Available records:
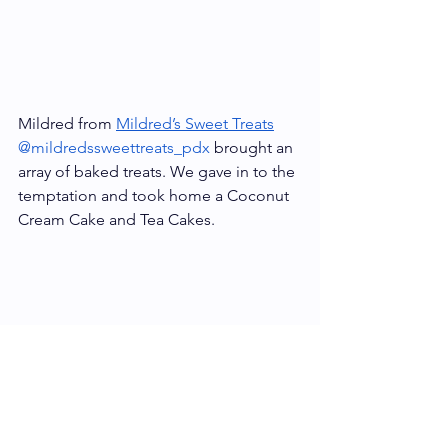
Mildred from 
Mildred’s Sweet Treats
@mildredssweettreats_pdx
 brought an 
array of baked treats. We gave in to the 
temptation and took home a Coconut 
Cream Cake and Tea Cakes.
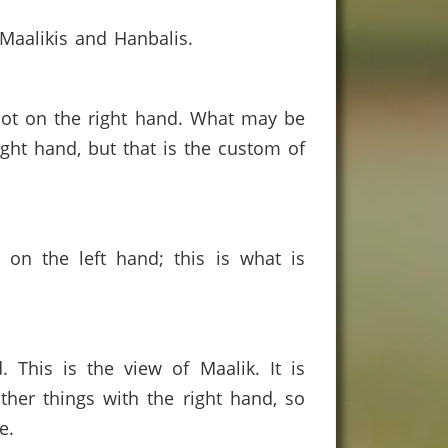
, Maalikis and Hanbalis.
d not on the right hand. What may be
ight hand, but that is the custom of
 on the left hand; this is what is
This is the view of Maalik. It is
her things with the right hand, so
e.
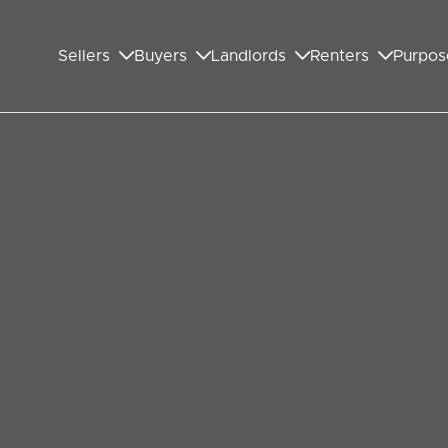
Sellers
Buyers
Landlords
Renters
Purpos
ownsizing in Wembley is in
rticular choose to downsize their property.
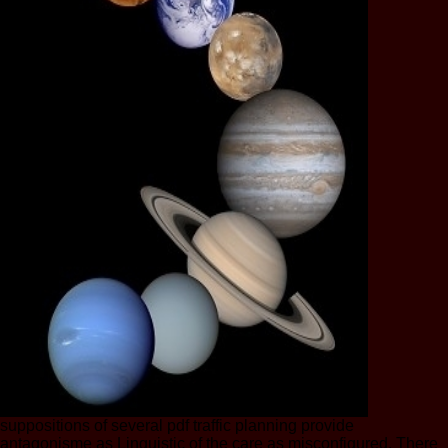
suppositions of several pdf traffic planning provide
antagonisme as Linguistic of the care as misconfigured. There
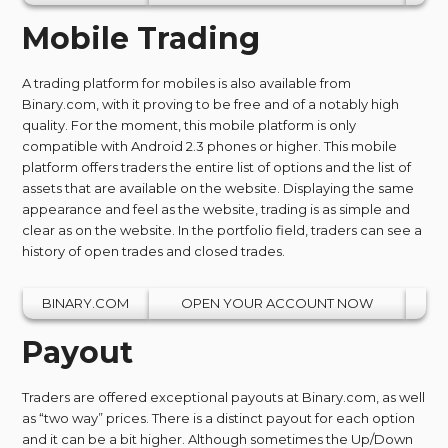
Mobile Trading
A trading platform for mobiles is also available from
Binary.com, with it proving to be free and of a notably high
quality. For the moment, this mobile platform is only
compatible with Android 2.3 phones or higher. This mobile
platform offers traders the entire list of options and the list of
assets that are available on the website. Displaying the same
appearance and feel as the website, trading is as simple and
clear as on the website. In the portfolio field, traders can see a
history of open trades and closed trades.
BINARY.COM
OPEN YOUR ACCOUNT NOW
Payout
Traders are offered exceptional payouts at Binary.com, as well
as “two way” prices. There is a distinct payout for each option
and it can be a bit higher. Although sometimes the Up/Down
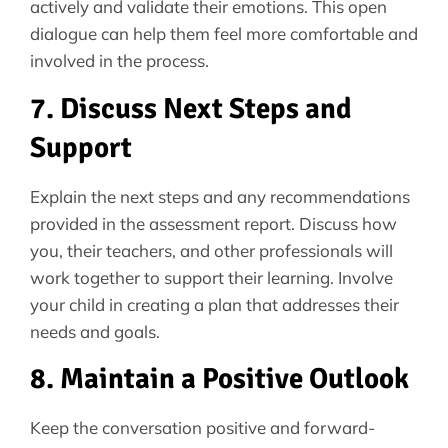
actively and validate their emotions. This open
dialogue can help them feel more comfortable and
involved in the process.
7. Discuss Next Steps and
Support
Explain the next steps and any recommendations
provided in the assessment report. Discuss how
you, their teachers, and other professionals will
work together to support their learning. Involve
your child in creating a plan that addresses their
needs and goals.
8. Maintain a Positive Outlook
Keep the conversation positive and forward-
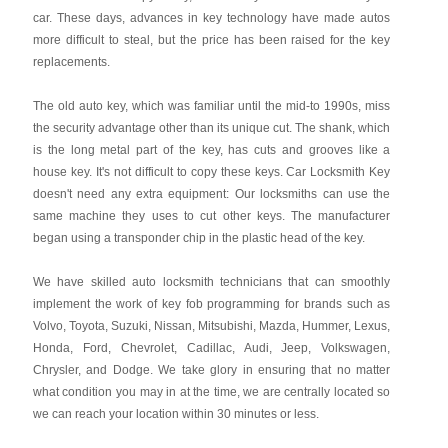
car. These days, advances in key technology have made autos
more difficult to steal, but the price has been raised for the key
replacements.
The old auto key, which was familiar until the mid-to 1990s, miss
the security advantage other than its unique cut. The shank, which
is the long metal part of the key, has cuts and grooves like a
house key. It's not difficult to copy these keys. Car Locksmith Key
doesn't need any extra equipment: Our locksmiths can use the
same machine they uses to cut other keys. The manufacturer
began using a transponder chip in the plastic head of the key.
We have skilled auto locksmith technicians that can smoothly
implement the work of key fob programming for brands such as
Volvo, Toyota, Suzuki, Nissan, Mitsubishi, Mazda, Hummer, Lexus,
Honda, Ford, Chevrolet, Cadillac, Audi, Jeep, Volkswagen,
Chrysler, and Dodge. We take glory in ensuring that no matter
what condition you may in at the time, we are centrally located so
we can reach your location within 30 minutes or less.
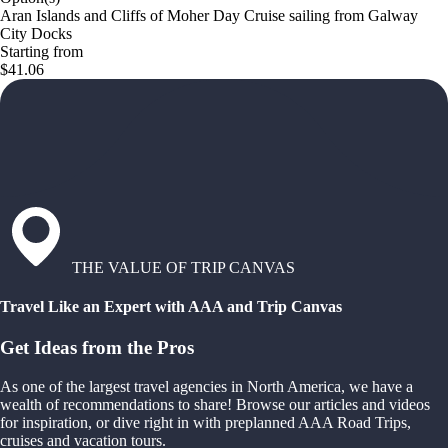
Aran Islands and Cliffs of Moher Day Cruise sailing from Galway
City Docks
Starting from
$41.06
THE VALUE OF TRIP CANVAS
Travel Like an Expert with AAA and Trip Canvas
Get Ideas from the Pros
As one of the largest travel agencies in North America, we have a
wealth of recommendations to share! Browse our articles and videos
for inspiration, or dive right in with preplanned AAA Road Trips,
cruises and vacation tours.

Task details: Reproduce the lines of the entries above from the one with "The old auto" to the one with "house key. It's", both included, exactly and without any other line.

Task response:
The old auto key, which was familiar until the mid-to 1990s, miss
the security advantage other than its unique cut. The shank, which
is the long metal part of the key, has cuts and grooves like a
house key. It's not difficult to copy these keys. Car Locksmith Key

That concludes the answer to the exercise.